Vendredi 22 août 2024

3 minutes de lecture

C’était mon premier cours de chinois. Ma première permanence aussi.
En permanence, les élèves de ma classe révisaient tous leurs leçons de chinois. Apparemment, un contrôle était prévu. Mais un contrôle de quoi ? Je n’en savais rien.
C’est pour ça que je m’étais tournée vers Manon pour lui demander sur quoi portait le contrôle. Elle révisait avec les filles. Ces dernières m’avaient répondu que c’était sur les indications de temps.
Je ne savais pas ce que c’était, alors, logiquement, j’avais demandé ce que cela voulait dire. Elles m’avaient regardée en riant et m’avaient demandé si je savais au moins parler chinois. Alors je les avais laissées tomber et j’avais abandonné.

La permanence était calme. Très calme. Tellement calme que ça en devenait stressant.
Les ventilateurs tournaient sans arrêt, et leurs vieux couinements sinistres résonnaient dans la salle.
Chacun avait sa table. Une table par personne, toutes séparées d’un mètre, devant, derrière et sur les côtés.
Je trouvais cette ambiance oppressante, presque étouffante.

En vie de classe, juste après, j’avais rencontré Monsieur Gil Fores. Quel amour ! Je l’avais adoré tout de suite.
Nous avions mangé, et quand la fin de la récréation du midi avait retenti, j’avais senti un mélange d’empressement et d’appréhension se former dans mon estomac.
J’allais avoir mon premier cours de chinois.

La professeure était arrivée. Les élèves la connaissaient déjà tous. Je m’étais sentie seule.
Elle était petite, avec les cheveux au carré. Son regard, tantôt sévère, tantôt compréhensif, semblait tout voir.
Ses bottines tapaient sur les carreaux du couloir, et sur le chemin, le grand mec chinois — beau, d’ailleurs — était venu à ma rencontre.

— Tu sais parler chinois, toi ?
— Oui.
— T’es sûre ?

J’avais eu cette soudaine envie de me jouer de lui.
— Non, pas du tout.
— Tu sais dire bonjour ?

Des élèves s’étaient massés autour de moi. Le jeu devenait amusant.
— Non.
— Ahiii, tu vas te faire niquer.
— Mince.
— Ok, alors quand tu rentres tu dis : ni hao lao shi.
— Ok.
— Oublie pas, hein !
— Oui.

Notre discussion s’était arrêtée car nous étions entrés dans la salle.
J’avais salué la professeure.
Elle avait dit la salutation à la classe, et tout le monde avait répondu.
Je ne savais pas où m’asseoir, alors je m’étais retrouvée un peu seule, au milieu.
J’étais à côté d’Ezio. Nous étions les seuls sur la rangée.

La professeure, Mme Moussier, avait changé Evan et Quentin de place.
Je m’étais dit qu’elle devait avoir l’habitude de les voir bavarder.
Quentin s’était retrouvé au premier rang et Evan tout seul au fond.

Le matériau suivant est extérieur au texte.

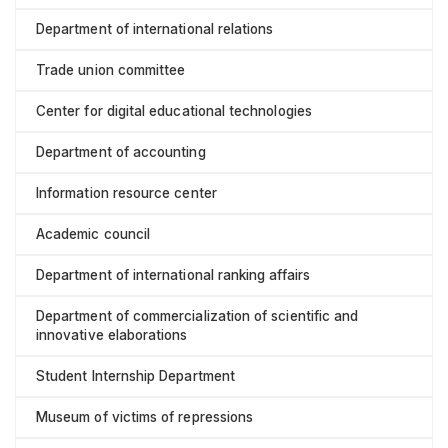
Department of international relations
Trade union committee
Center for digital educational technologies
Department of accounting
Information resource center
Academic council
Department of international ranking affairs
Department of commercialization of scientific and
innovative elaborations
Student Internship Department
Museum of victims of repressions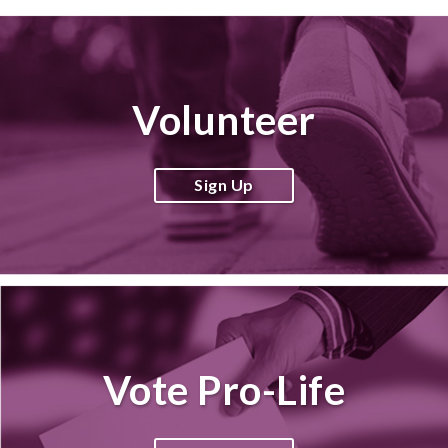
Volunteer
Sign Up
Vote Pro-Life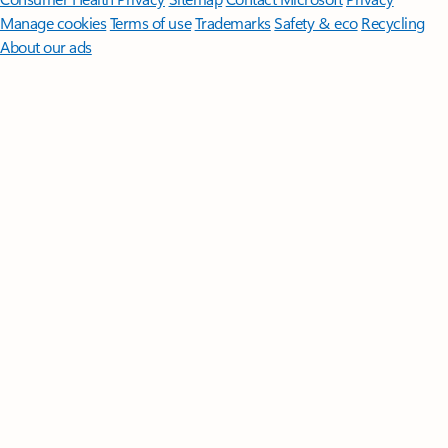
Manage cookies
Terms of use
Trademarks
Safety & eco
Recycling
About our ads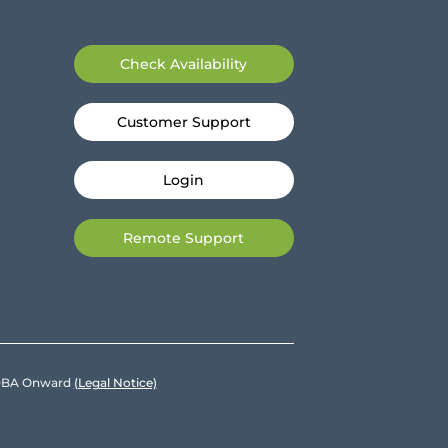
Check Availability
Customer Support
Login
Remote Support
e DBA Onward
(Legal Notice)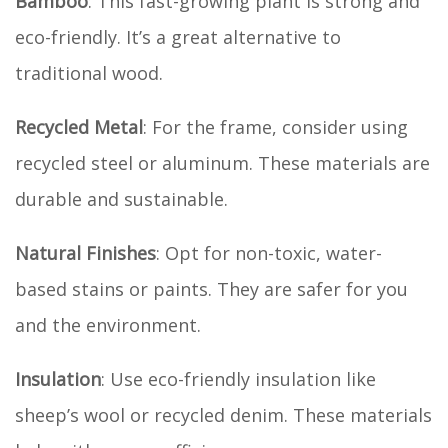
Bamboo
: This fast-growing plant is strong and
eco-friendly. It’s a great alternative to
traditional wood.
Recycled Metal
: For the frame, consider using
recycled steel or aluminum. These materials are
durable and sustainable.
Natural Finishes
: Opt for non-toxic, water-
based stains or paints. They are safer for you
and the environment.
Insulation
: Use eco-friendly insulation like
sheep’s wool or recycled denim. These materials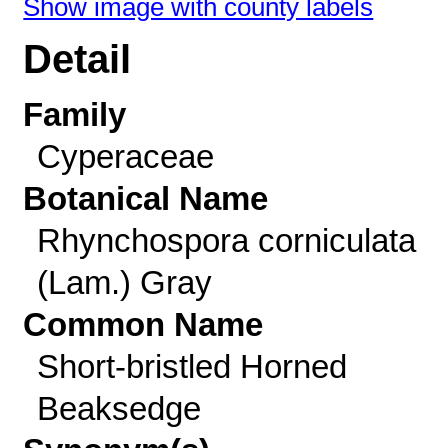
Show image with county labels
Detail
Family
Cyperaceae
Botanical Name
Rhynchospora corniculata
(Lam.) Gray
Common Name
Short-bristled Horned
Beaksedge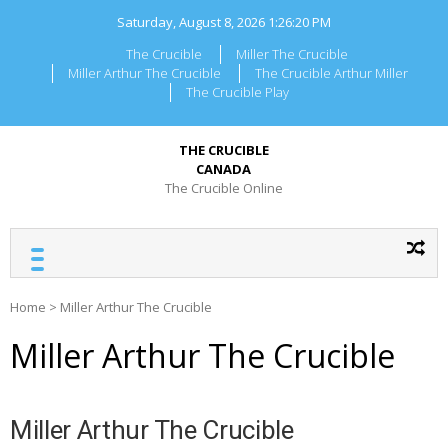
Skip
Saturday, August 8, 2026
1:26:20 PM
to
content
The Crucible
Miller The Crucible
Miller Arthur The Crucible
The Crucible Arthur Miller
The Crucible Play
THE CRUCIBLE
CANADA
The Crucible Online
Home
>
Miller Arthur The Crucible
Miller Arthur The Crucible
Miller Arthur The Crucible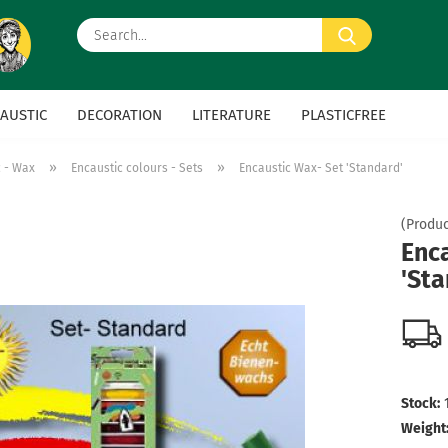
Search...
AUSTIC
DECORATION
LITERATURE
PLASTICFREE
»
»
c - Wax
Encaustic colours - Sets
Encaustic Wax- Set 'Standard'
(Produc
Enc
'Sta
Stock:
Weight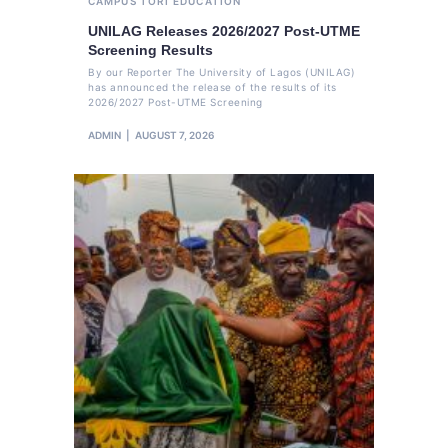
CAMPUS TORI
EDUCATION
UNILAG Releases 2026/2027 Post-UTME
Screening Results
By our Reporter The University of Lagos (UNILAG)
has announced the release of the results of its
2026/2027 Post-UTME Screening
ADMIN
AUGUST 7, 2026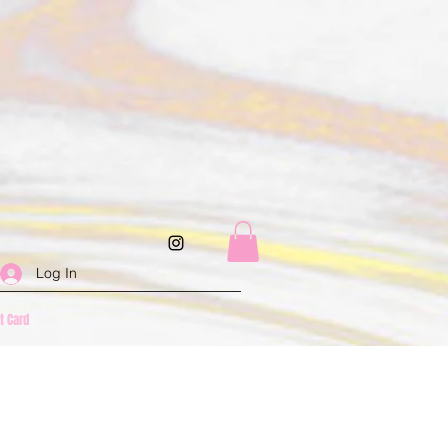
Log In
ft Card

Puis j’avais croisé son regard.
Elle me regardait.
Le dialogue suivant s’était tenu en chinois :

— Bonjour.
— Bonjour, Madame.
— Comment t’appelles-tu ?
— Je m’appelle Ming Yue, mais mon nom français, c’est Aurore.
— Tu viens de quel collège ?
— Juliette Dodue.

Là, elle m’avait demandé quelque chose que je n’avais pas compris.
Alors je lui avais dit, et elle avait repris en français :

— Tu faisais combien d’heures par semaine ?
— Huit.
— Huit ?
— Oui.

Notre discussion s’était terminée là.
J’avais enfin osé regarder autour de moi.
Ma jambe tremblait, j’avais énormément stressé.
Je m’étais rendu compte que tout le monde s’était tourné vers moi, choqué.
Les filles qui s’étaient moquées de moi ce matin-là s’étaient tues, comme par hasard.
Ils s’étaient tous retournés vers le tableau.
Tous sauf lui.
Il me regardait, puis s’était détourné en un éclair, toujours avec cette même malice dans les yeux.

En mathématiques, à la fin du cours, une fille s’était tournée vers moi — Margaux.
Elle m’avait regardée et m’avait demandé :

— C’est vrai que tu t’es fait virer de ton ancien collège pour harcèlement ?
— Non, pas du tout, pourquoi ?
— Bah je sais pas, c’est ce que tout le monde raconte.
— Oh… Je vois… Tu pourras leur dire que c’est faux ?

Un sentiment d'injustice restait au fond de ma gorge et je sentis des larmes piquer mes yeux.Je lui souris et détourna les talons dans l'intention de pendre fuite à la prochaine question qui paraîssait inévitable:"Pourquoi tu as changé de collège?".